Maintenance & Operations
Overview
Section titled “Overview”The knowledge graph is a living resource. Over time, observations accumulate, entities grow, and patterns shift. Without periodic maintenance, the graph degrades — duplicate observations inflate search results, oversized entities lose topical focus, and stale entries compete with fresh data for ranking relevance.
sofia acts as the gatekeeper for all maintenance operations. No tool in the maintenance toolkit modifies the graph without explicit approval. The philosophy is straightforward: tools flag issues, humans decide what to do.
The maintenance tools are read-only by design — they report, they never modify without explicit approval. This section covers four operational concerns and wraps up with best practices for keeping the graph healthy.
Semantic Deduplication
Section titled “Semantic Deduplication”When new observations are added to an entity, the system checks them against existing observations for that entity. If a new observation is semantically similar to one that already exists, it is not discarded — instead, it is flagged for later review.
How flagging works
Section titled “How flagging works”The observations table includes a similarity_flag column (default 0).

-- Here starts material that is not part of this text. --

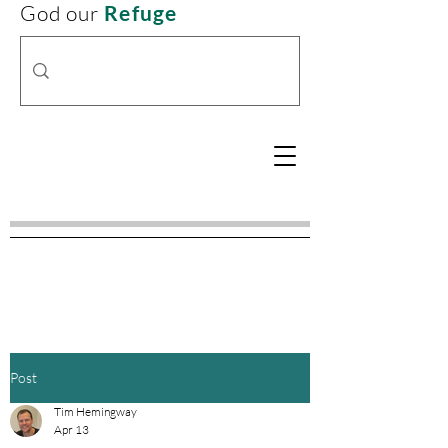
God our
Refuge
Post
Tim Hemingway
Apr 13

When add_observations() runs, it calculates cosine similarity between the incoming observation and every existing observation for that entity:
| Condition | Threshold | Action |
|---|---|---|
| Cosine similarity >= 0.85 | 0.85 | Set similarity_flag=1 on the new observation |
| Containment score >= 0.70 (asymmetric length) | 0.70 | Set similarity_flag=1 on the new observation |
| No match | — | similarity_flag stays 0 |
The combined similarity check handles asymmetric text length. When one text is at least 2x longer than the other (length ratio >= 2.0), cosine similarity alone is unreliable — a short observation will always look similar to a long one that contains it. In that case, the system computes a containment score (the fraction of the shorter text’s tokens present in the longer one). If containment >= 0.7, the observation is flagged even if cosine similarity is below 0.85.

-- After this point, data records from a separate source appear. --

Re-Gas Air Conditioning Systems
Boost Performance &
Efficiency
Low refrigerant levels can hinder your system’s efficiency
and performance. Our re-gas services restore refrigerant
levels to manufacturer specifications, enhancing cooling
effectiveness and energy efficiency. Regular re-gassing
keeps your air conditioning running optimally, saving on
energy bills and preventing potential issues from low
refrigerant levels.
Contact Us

Reviewing flagged observations
Section titled “Reviewing flagged observations”Use find_duplicate_observations to surface flagged pairs within an entity:
find_duplicate_observations(entity_name: str, threshold: float = 0.85, containment_threshold: float = 0.7)The tool returns pairs of observations with their similarity and containment scores, so you can decide which to keep and which to remove.
Deduplication workflow
Section titled “Deduplication workflow”1. Detect — add_observations() automatically flags similar observations2. Review — find_duplicate_observations() surfaces flagged pairs3. Consolidate — delete_observations() removes the redundant onesStep 3 is manual. After deciding which observation to keep, use delete_observations() from the Tools Reference to remove the duplicate. The remaining observation’s embedding is regenerated automatically.
Entity Splitting
Section titled “Entity Splitting”Entities can grow beyond their useful scope. A session entity that started with task notes may accumulate architecture decisions, deployment records, and debugging logs. When that happens, the entity loses topical coherence — search results become noisy, and the embedding represents a blurred average of unrelated topics.

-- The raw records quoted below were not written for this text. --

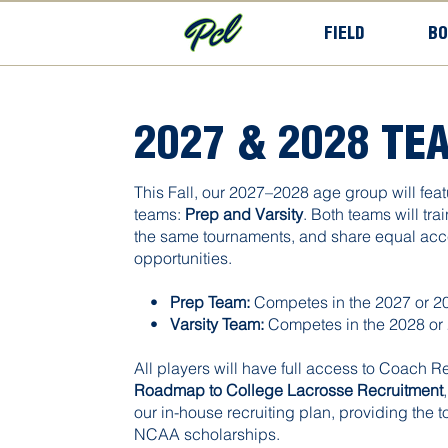
FIELD
BO
2027 & 2028 TE
This Fall, our 2027–2028 age group will feat
teams:
Prep and Varsity
. Both teams will tra
the same tournaments, and share equal acce
opportunities.
•
Prep Team:
Competes in the 2027 or 20
•
Varsity
Team:
Competes in the 2028 or 
All players will have full access to Coach R
Roadmap to College Lacrosse Recruitment
our in-house recruiting plan, providing the t
NCAA scholarships.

Entity splitting decomposes a large entity into focused sub-entities, each with a clear topic.
Thresholds
Section titled “Thresholds”Different entity types have different thresholds, reflecting how quickly they tend to accumulate observations:
| Entity Type | Threshold | Rationale |
|---|---|---|
Sesion | 15 | Sessions are single-day events; they accumulate observations fast |
Proyecto | 25 | Projects span longer periods and naturally have more observations |
| All others | 20 | Default for custom entity types |
Splitting workflow
Section titled “Splitting workflow”The full pipeline has five stages:
find_split_candidates → analyze_entity_split → propose_entity_split_tool → sofia review → execute_entity_split_tool| Stage | Tool | Output | Modifies graph? |
|---|---|---|---|
| 1. Scan | find_split_candidates() | List of all entities exceeding thresholds | No |
| 2. Analyze | analyze_entity_split(entity_name) | Observation count, threshold, topics, split score | No |
| 3. Propose | propose_entity_split_tool(entity_name) | Suggested sub-entities, observation assignments, relations | No |
| 4. Review | sofia (human) | Approved or modified split plan | No |
| 5. Execute | execute_entity_split_tool(entity_name, approved_splits) | New entities created, observations moved, relations established | Yes |
Topic extraction
Section titled “Topic extraction”Stage 3 uses TF-IDF to group observations into coherent clusters. The algorithm:
- Tokenizes all observations for the entity
- Computes TF-IDF weights (with Spanish stop words, minimum word length of 4 characters)
- Groups observations by their highest-weighted terms
- Assigns a topic label based on the dominant terms in each group
Split mechanics
Section titled “Split mechanics”When a split is executed:
- New sub-entities are created with names like
"Parent Entity - Topic Label" - Specified observations are moved from the parent to each child entity
- Two relations are created per sub-entity:
contiene— parent points to childparte_de— child points back to parent
- The parent entity retains all observations not assigned to any sub-entity
- The entire operation runs inside a single SQLite transaction — if any step fails, nothing is committed
- Embeddings are regenerated for all new entities after the transaction completes
Consolidation Report
Section titled “Consolidation Report”The consolidation_report tool generates a read-only health check for the entire knowledge graph. Run it periodically to catch issues before they compound.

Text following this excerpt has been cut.